Kingsport native serves at weather center supporting world’s largest Naval fleet
Alvin Plexico, Navy Office of Community Outreach
Aug 2, 2019 at 10:30 AM
NORFOLK, Va. – Most Americans rely on weather forecasts to plan their daily routine. The U.S. Navy is no different. With numerous ships, submarines and airplanes deployed in the U.S. Atlantic Fleet’s area of operations, sailors stationed at the Fleet Weather Center, in Norfolk, Virginia, make it their primary mission to monitor extreme weather conditions in support of the fleet’s daily operations.
Airman Austin Mullins, a 2017 Volunteer High School graduate and native of Kingsport, Tennessee, is one of these sailors serving at the Fleet Weather Center, which is responsible for providing timely, comprehensive and tactically relevant information for ships, submarines, aircraft and other commands operating out of the Hampton Roads area.

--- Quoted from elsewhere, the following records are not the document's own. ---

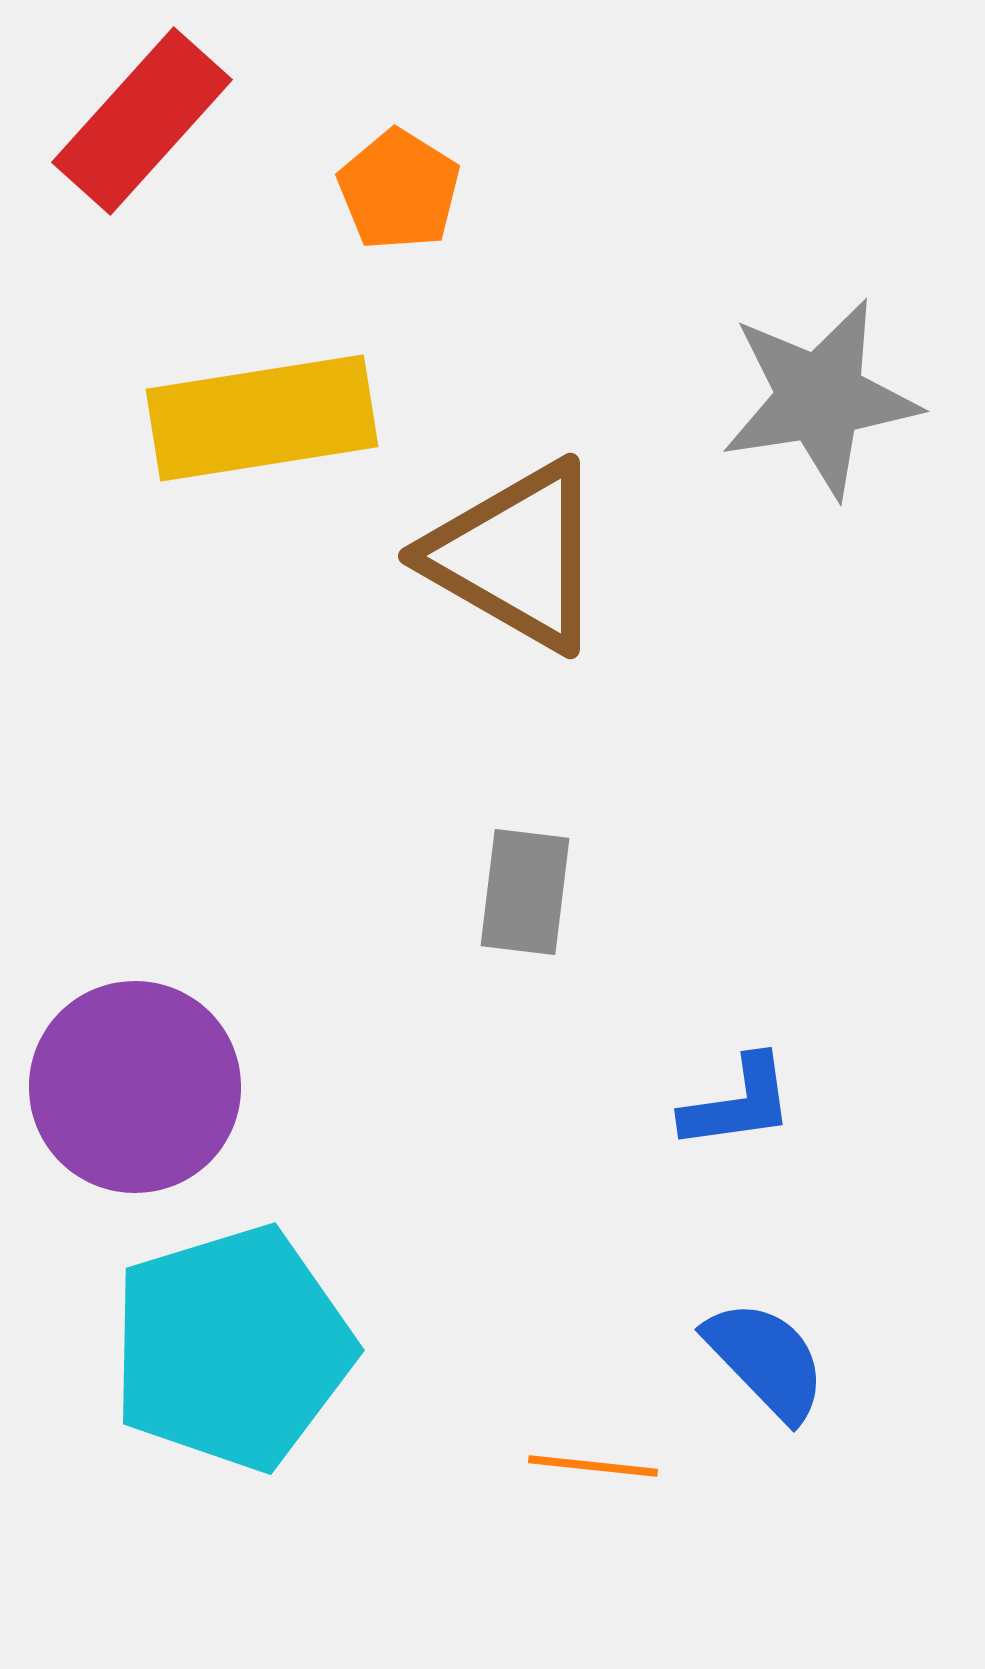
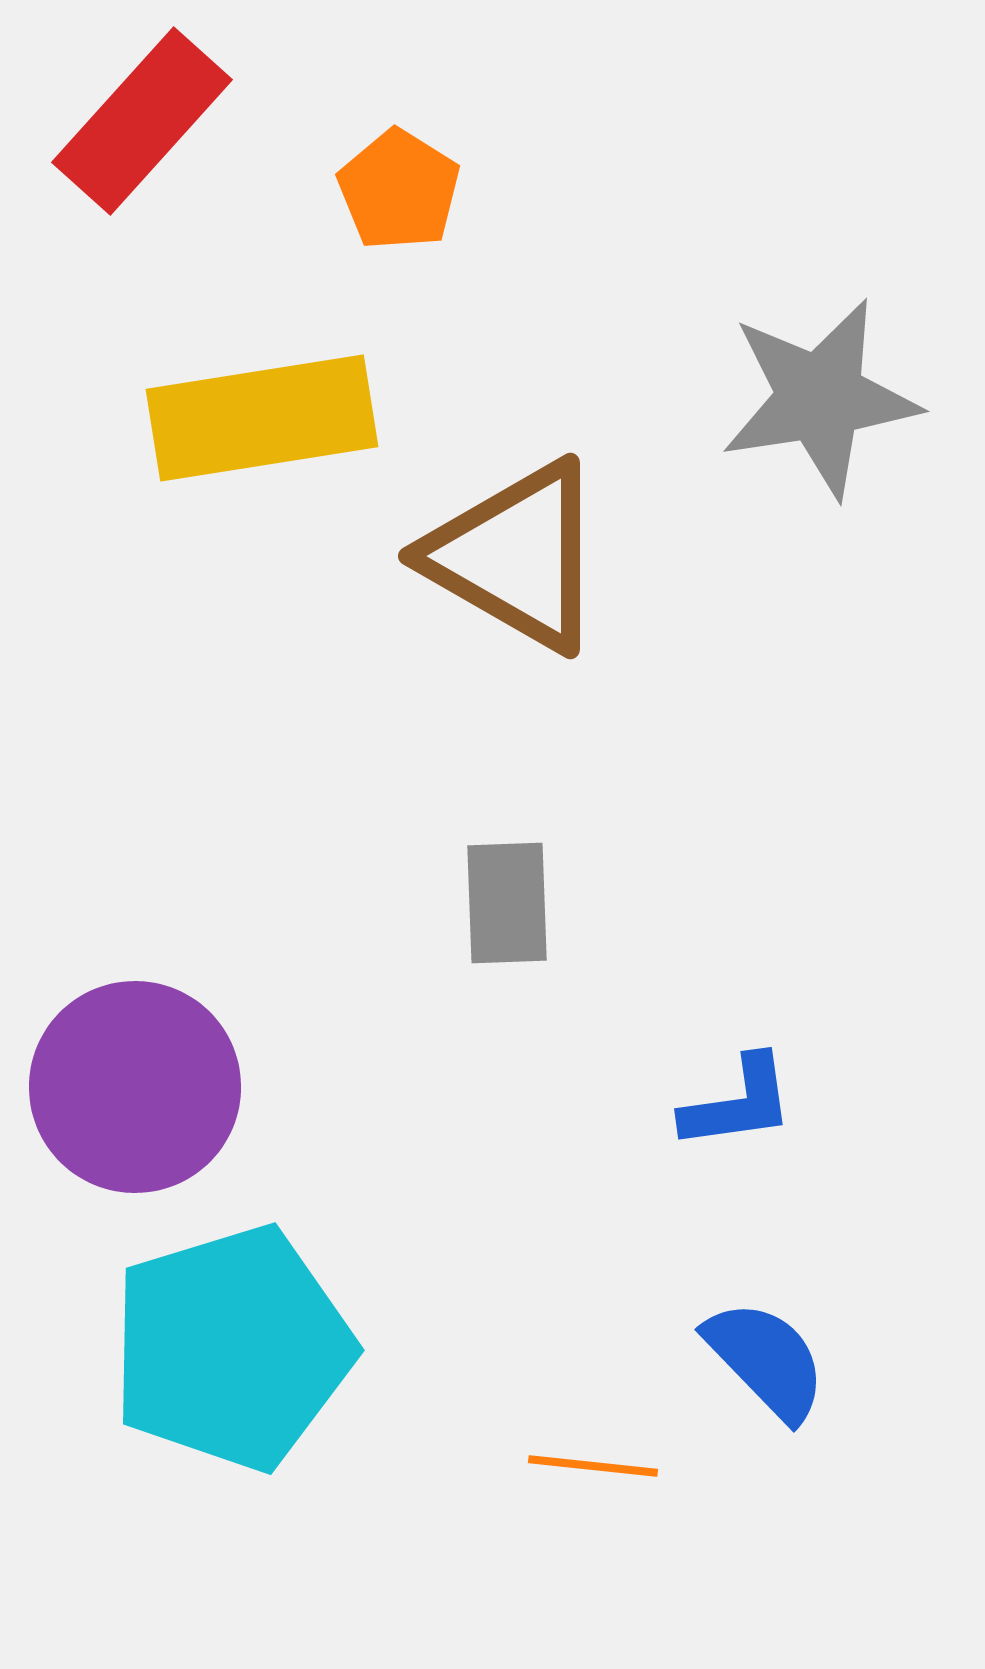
gray rectangle: moved 18 px left, 11 px down; rotated 9 degrees counterclockwise
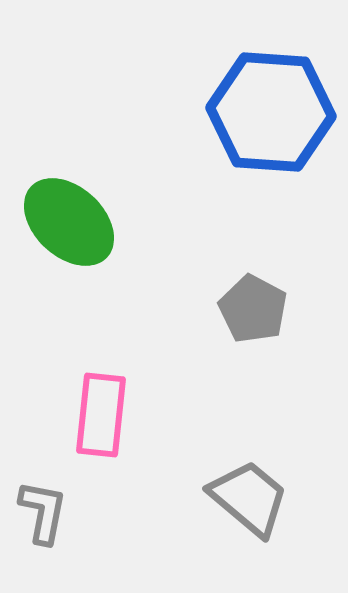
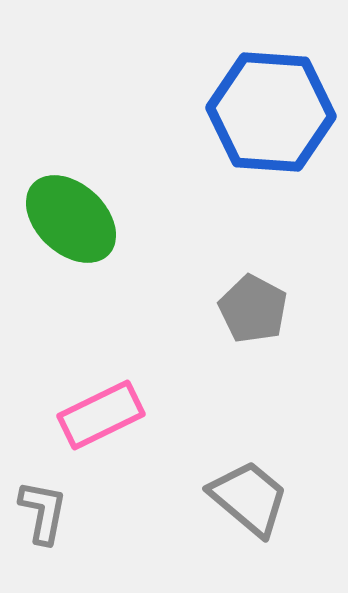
green ellipse: moved 2 px right, 3 px up
pink rectangle: rotated 58 degrees clockwise
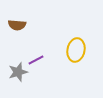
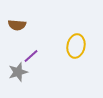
yellow ellipse: moved 4 px up
purple line: moved 5 px left, 4 px up; rotated 14 degrees counterclockwise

As a Navy aerographer's mate, Mullins is responsible for providing weather observations for Navy commands ashore and Navy ships at sea.
Mullins credits success in the Navy to many of the lessons learned growing up in Kingsport. “I appreciate the importance of critical thinking,” said Mullins. "This is really important to my job."
A key element of the Navy the nation needs is tied to the fact that America is a maritime nation, according to Navy officials, and that the nation’s prosperity is tied to the ability to operate freely on the world’s oceans. More than 70 percent of the Earth’s surface is covered by water; 80 percent of the world’s population lives close to a coast; and 90 percent of all global trade by volume travels by sea.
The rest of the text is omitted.